Do you know how much easier my life would be and how much money I would make if I just veered hard to one side or the other and went with that full-throttle? I wouldn’t lose anyone, I wouldn’t get pushback, I wouldn’t have people joining me because I stood up against one side and then feeling disappointed that I also took a stand against the other.
Believe me, it’s not fun recognizing how deep and lethal the anti-Semitism and anti-liberalism runs on both the right and the left. Feeling embattled all the time is not conducive to a sense of well-being. I’m here because I feel that not enough people are willing to be vocal and visible in this space and I have to keep calling it as I see it on a case-by-case basis every day.
I’m for us, all day every day, from every angle and in every way. But I also believe that if we’re only for ourselves, then the most sacred part of being Jewish is lost.
As we move into Shabbat, which I desperately need, I wanted to share an excerpt from Eating Animals, a memoir by Jonathan Safran Foer that I feel is relevant here. It’s the book that made me stop buying factory-farm-generated animal products completely and forever.
In this excerpt, he’s in conversation with his grandmother, a Holocaust survivor, as she described nearly starving to death as she ran from the Nazis:
During the War it was hell on earth, and I had nothing. I left my family, you know. I was always running, day and night, because the Germans were always right behind me. If you stopped, you died. There was never enough food. I became sicker and sicker from not eating… I wasn’t too good to eat from a garbage can. I ate the parts others wouldn’t eat… the worst it got was near the end. A lot of people died right at the end, and I didn’t know if I could make it another day. A farmer, a Russian, God bless him, he saw my condition, and he went into his house and came out with a piece of meat for me.
“He saved your life.”
I didn’t eat it.
“You didn’t eat it?”
It was pork. I wouldn’t eat pork.
“Why?”
What do you mean why?
“What, because it wasn’t kosher?”
Of course.
“But not even to save your life?”
If nothing matters, there’s nothing to save.
*
I’ll be back with you on Monday, beloved fam. I wish you a peaceful and restorative Jewish day of rest. I’m confident when I say I’m sure that all of us need it. Hold it as close as you can and take sustenance from it for next week, and all the weeks in the foreseeable future, because we will surely need it.
I love you all.
Shabbat shalom.
Am Yisrael Chai.
as a black woman I am privy to many feelings and communications that perhaps everyone does not have access to and I have the same conversations that you are having and I am having them with Black people.

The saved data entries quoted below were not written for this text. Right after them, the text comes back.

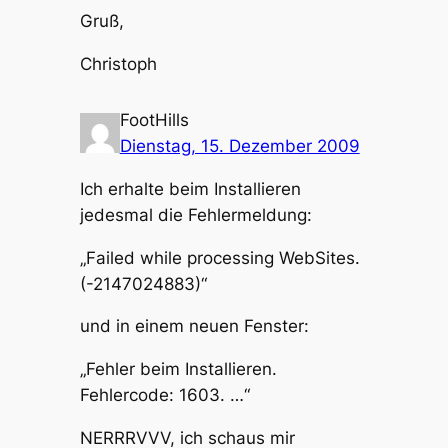
Gruß,
Christoph
FootHills
Dienstag, 15. Dezember 2009
Ich erhalte beim Installieren
jedesmal die Fehlermeldung:
„Failed while processing WebSites.
(-2147024883)“
und in einem neuen Fenster:
„Fehler beim Installieren.
Fehlercode: 1603. …“
NERRRVVV, ich schaus mir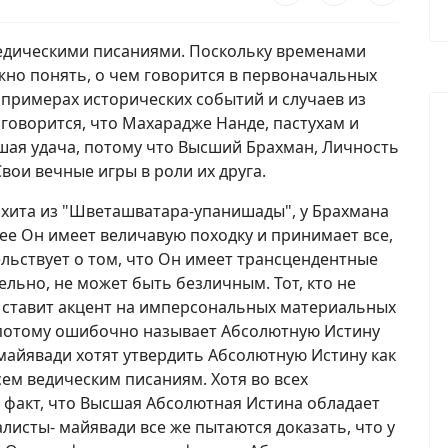
дическими писаниями. Поскольку временами
но понять, о чем говорится в первоначальных
 примерах исторических событий и случаев из
) говорится, что Махарадже Нанде, пастухам и
ая удача, потому что Высший Брахман, Личность
Свои вечные игры в роли их друга.
ахита из "Шветашватара-упанишады", у Брахмана
нее Он имеет величавую походку и принимает все,
ельствует о том, что Он имеет трансцендентные
ельно, не может быть безличным. Тот, кто не
 ставит акцент на имперсональных материальных
 потому ошибочно называет Абсолютную Истину
айявади хотят утвердить Абсолютную Истину как
сем ведическим писаниям. Хотя во всех
 факт, что Высшая Абсолютная Истина обладает
исты- майявади все же пытаются доказать, что у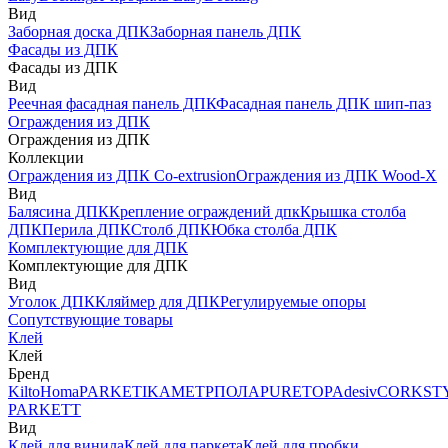
Вид
Заборная доска ДПК
Заборная панель ДПК
Фасады из ДПК
Фасады из ДПК
Вид
Реечная фасадная панель ДПК
Фасадная панель ДПК шип-паз
Ограждения из ДПК
Ограждения из ДПК
Коллекции
Ограждения из ДПК Co-extrusion
Ограждения из ДПК Wood-X
Вид
Балясина ДПК
Крепление ограждений дпк
Крышка столба
ДПК
Перила ДПК
Столб ДПК
Юбка столба ДПК
Комплектующие для ДПК
Комплектующие для ДПК
Вид
Уголок ДПК
Кляймер для ДПК
Регулируемые опоры
Сопутствующие товары
Клей
Клей
Бренд
Kilto
Homa
PARKETIKA
МЕТРПОЛА
PURETOP
Adesiv
CORKST
PARKETT
Вид
Клей для винила
Клей для паркета
Клей для пробки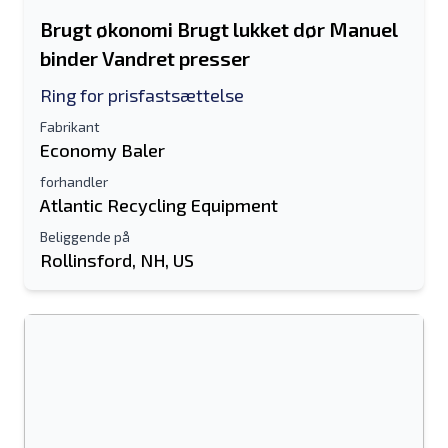
Brugt økonomi Brugt lukket dør Manuel
binder Vandret presser
Ring for prisfastsættelse
Fabrikant
Economy Baler
forhandler
Atlantic Recycling Equipment
Beliggende på
Rollinsford, NH, US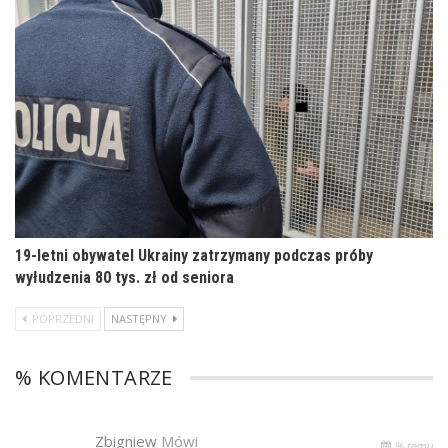
19-letni obywatel Ukrainy zatrzymany podczas próby
wyłudzenia 80 tys. zł od seniora
POPRZEDNI
NASTĘPNY
% KOMENTARZE
Zbigniew
Mówi
% temu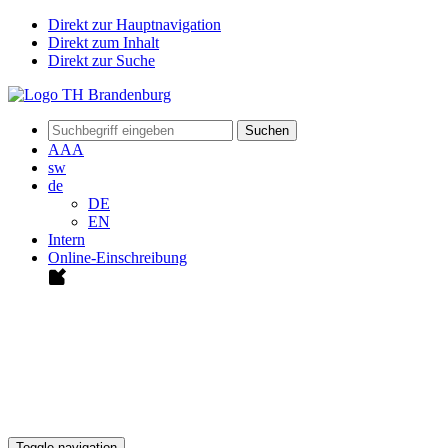
Direkt zur Hauptnavigation
Direkt zum Inhalt
Direkt zur Suche
Suchen
A
A
A
sw
de
DE
EN
Intern
Online-Einschreibung
Toggle navigation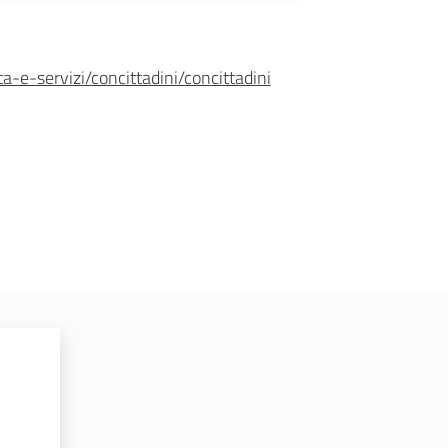
a-e-servizi/concittadini/concittadini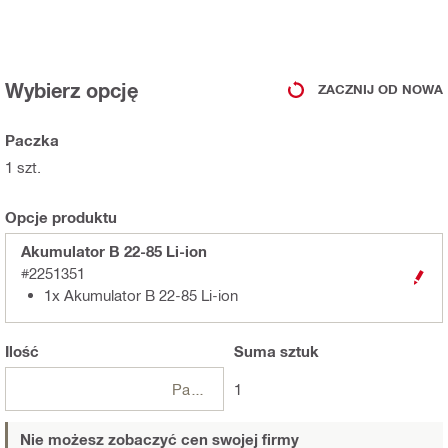
Wybierz opcję
ZACZNIJ OD NOWA
Paczka
1 szt.
Opcje produktu
Akumulator B 22-85 Li-ion
#2251351
1x Akumulator B 22-85 Li-ion
Ilość
Suma
sztuk
Paczki
1
Nie możesz zobaczyć cen swojej firmy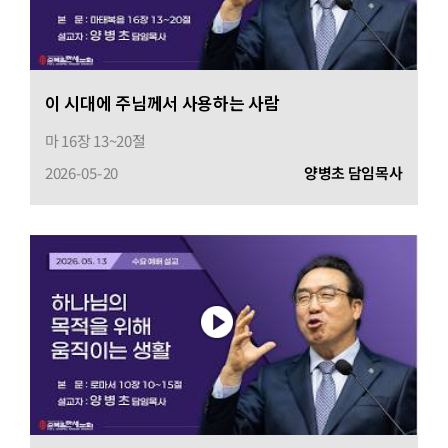
이 시대에 주님께서 사용하는 사람
마 16장 13~20절
2026-05-20
양병초 담임목사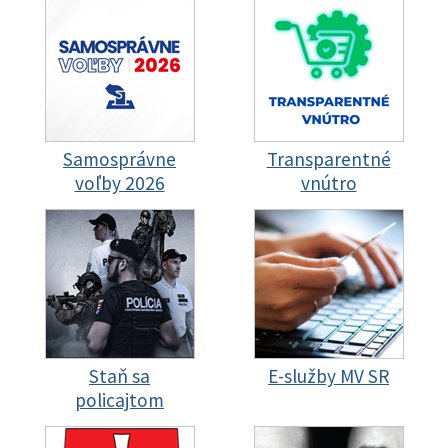
Samosprávne
Transparentné
voľby 2026
vnútro
Staň sa
E-služby MV SR
policajtom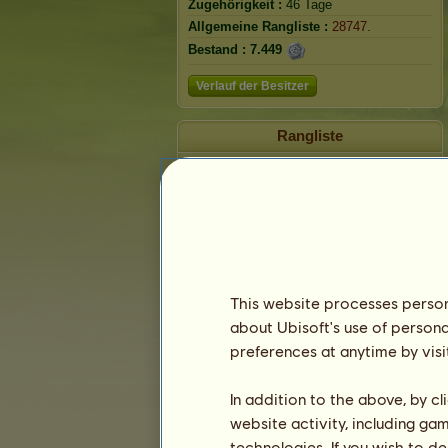
Zugehörigkeit :
46 Tage
Allgemeine Rangliste :
28747.
Bestand :
7.449
Verlauf der Besitzer
Rangliste
Die Gesamtrangliste
Die Platzierung für die Rasse
Die höchsten Auszeichnungen
This website processes persona
about Ubisoft's use of persona
preferences at anytime by visi
In addition to the above, by c
website activity, including ga
technologies. If you wish to d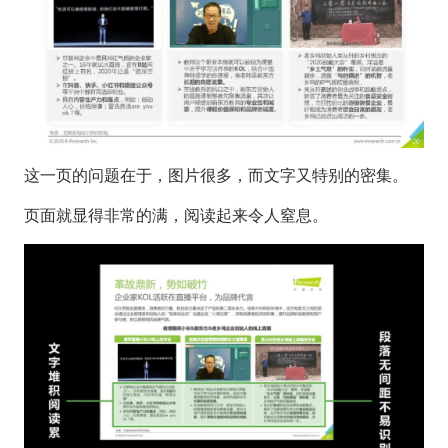
这一页的问题在于，图片很多，而文字又特别的密集。
页面就显得非常的满，阅读起来令人窒息。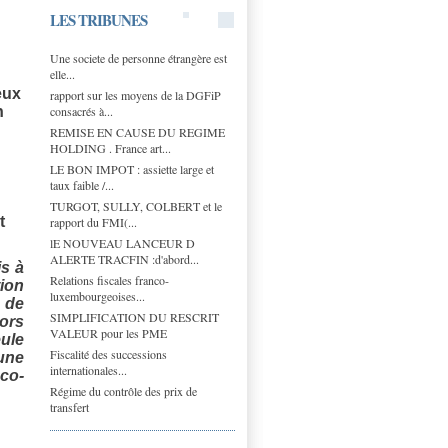
LES TRIBUNES
Une societe de personne étrangère est
elle...
eux
rapport sur les moyens de la DGFiP
consacrés à...
n
REMISE EN CAUSE DU REGIME
HOLDING . France art...
LE BON IMPOT : assiette large et
taux faible /...
TURGOT, SULLY, COLBERT et le
t
rapport du FMI(...
lE NOUVEAU LANCEUR D
ALERTE TRACFIN :d'abord...
is à
Relations fiscales franco-
tion
luxembourgeoises...
é de
SIMPLIFICATION DU RESCRIT
lors
VALEUR pour les PME
ule
Fiscalité des successions
une
internationales...
co-
Régime du contrôle des prix de
transfert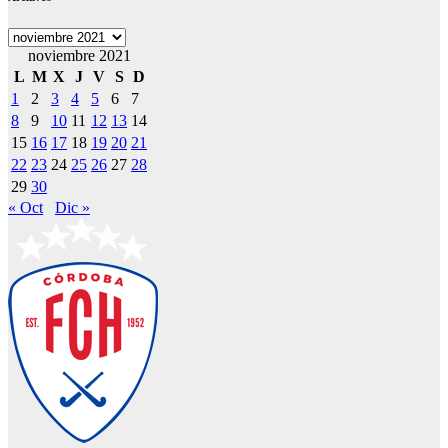
Archivos
noviembre 2021
L
M
X
J
V
S
D
1
2
3
4
5
6
7
8
9
10
11
12
13
14
15
16
17
18
19
20
21
22
23
24
25
26
27
28
29
30
« Oct
Dic »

And the conversations centers around illegal immigration. I know plenty of Black people that are ready willing and able to call ice on our undocumented neighbors because 54% of the men voted for Trump. I will never punch down in my disappointment and anger.
Much like your friend, black people, particularly black women are --"saying we are only for ourselves now. So whatever is happening in Gaza and Lebanon it's not our business; whoever gets deported by ice, it's not our business; we intend to mind our black business"; as you know, I do not have that luxury.
So I find community where I build it. I like it here, I like this space.